By Duncan Mackay

Maurren_Maggi_wins_gold_in_Beijing_2008April 3 - Brazil's preparations for the 2016 Olympics and Paralympics in Rio de Janeiro are set to be boosted this year by at least R$250 million ($155 million/£97 million) thanks to a new law that allows businesses and individuals to invest part of what they would pay in income tax into Government-approved projects.


Under the Sports Incentive Law, which was passed in 1988 but only became formalised in 2003, companies can invest up to one per cent and individuals six per cent of what they would normally give to the Government in tax.

In 2010, the funds raised by the Law totalled R$181 million ($113 million/£70 million)), 63.2 per cent more than was invested in 2009 when the figure R$110.9 million ($68.9 million/£42.7 million)) and an incredible 255.3 per cent more than in 2007, when it R$ 50.1 million ($31.1 million/£19.3 million)).

That means in the last four years Brazilian sport has benefitted by an extra of R$425 million ($264 million/£164 million) benefitting 800,000 people in 103 different sports and that figure is expected to raise considerably in the run-up to Rio 2016.

Brazil are aiming for their best-ever performance at Rio in 2016.

Currently their best display at an Olympics was in Athens in 2004 when they won a total of ten medals, five of them gold, including sailor Robert Scheidt, who claimed victory in the men's laser.

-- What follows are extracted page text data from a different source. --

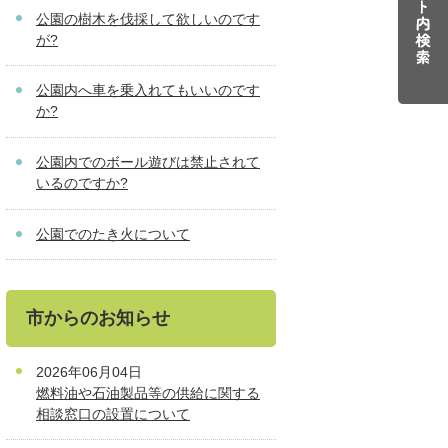
公園の樹木を伐採して欲しいのです
が?
公園内へ車を乗入れてもいいのです
か?
公園内でのボール遊びは禁止されて
いるのですか?
公園でのたき火について
市からのお知らせ
2026年06月04日
燃料油や石油製品等の供給に関する
相談窓口の設置について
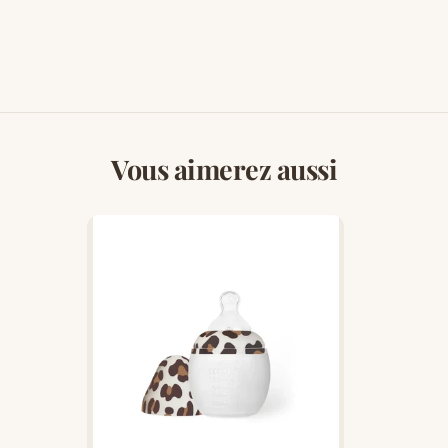
Vous aimerez aussi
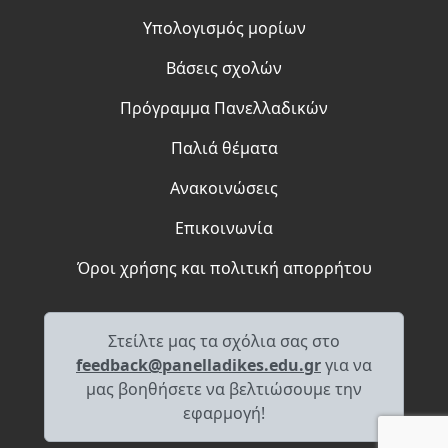
Υπολογισμός μορίων
Βάσεις σχολών
Πρόγραμμα Πανελλαδικών
Παλιά θέματα
Ανακοινώσεις
Επικοινωνία
Όροι χρήσης και πολιτική απορρήτου
Στείλτε μας τα σχόλια σας στο
feedback@panelladikes.edu.gr
για να
μας βοηθήσετε να βελτιώσουμε την
εφαρμογή!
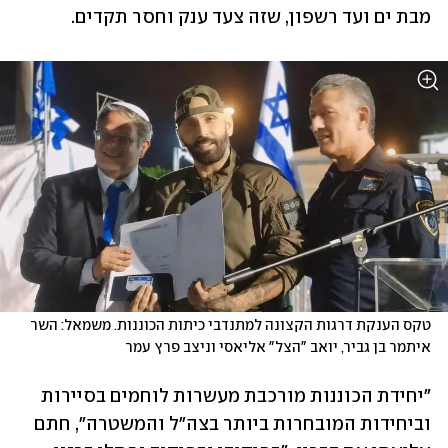
מבת ים ועד רשפון, שזה צעד ענק וחסר תקדים. 
טקס הענקת דרגות הקצונה למתנדבי כיתות הכוננות. משמאל: השר 
איתמר בן גביר, יואב "הצל" אליאסי וניצב פרץ עמר
"יחידת הכוננות מורכבת מעשרות לוחמים בסיירות 
וביחידות המובחרות ביותר בצה"ל והמשטרה", חתם 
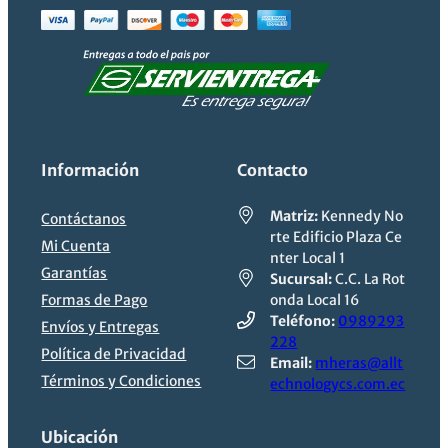
Información
Contacto
Matriz:
Kennedy No
Contáctanos
rte Edificio Plaza Ce
Mi Cuenta
nter Local 1
Garantías
Sucursal:
C.C. La Rot
Formas de Pago
onda Local 16
Teléfono:
0989293
Envíos y Entregas
228
Política de Privacidad
Email:
mheras@allt
Términos y Condiciones
echnologycs.com.ec
Ubicación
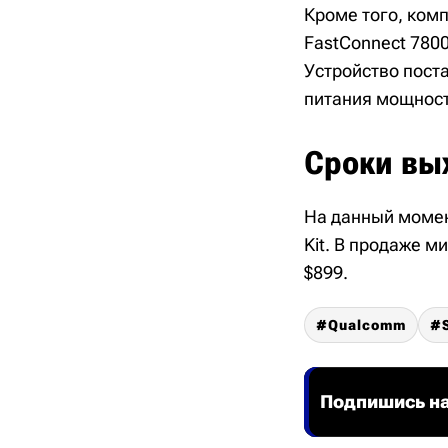
Кроме того, ком
FastConnect 7800
Устройство пост
питания мощност
Сроки вы
На данный момен
Kit. В продаже м
$899.
Qualcomm
Подпишись на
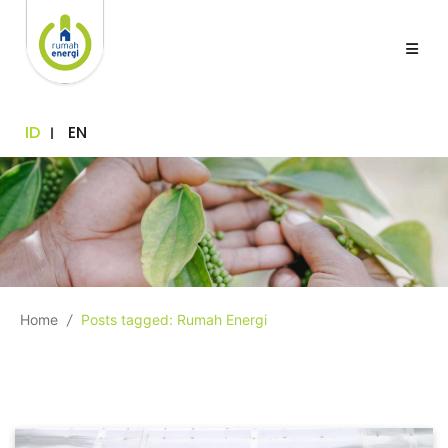
ID
EN
Home
/
Posts tagged: Rumah Energi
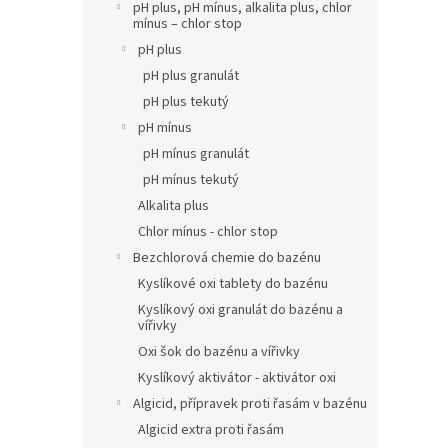
pH plus, pH mínus, alkalita plus, chlor
mínus – chlor stop
pH plus
pH plus granulát
pH plus tekutý
pH mínus
pH mínus granulát
pH mínus tekutý
Alkalita plus
Chlor mínus - chlor stop
Bezchlorová chemie do bazénu
Kyslíkové oxi tablety do bazénu
Kyslíkový oxi granulát do bazénu a
vířivky
Oxi šok do bazénu a vířivky
Kyslíkový aktivátor - aktivátor oxi
Algicid, přípravek proti řasám v bazénu
Algicid extra proti řasám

The Ministry of Sports' goal is that every Olympic and Paralympic sport has the financial support to fulfill their plans by 2016.

Among the sports already benefitting from the scheme is canoe who are being sponsored by Brazil's state-owned National Economic and Social Development Bank (BNDES).

Previously the sport had no financial backing. 

According to Ricardo Capelli, the director of the Ministry of Sports and chairman of the Sports Incentive Act Technical Committee, these results reinforce the fact that sports are becoming part of the country's public policy.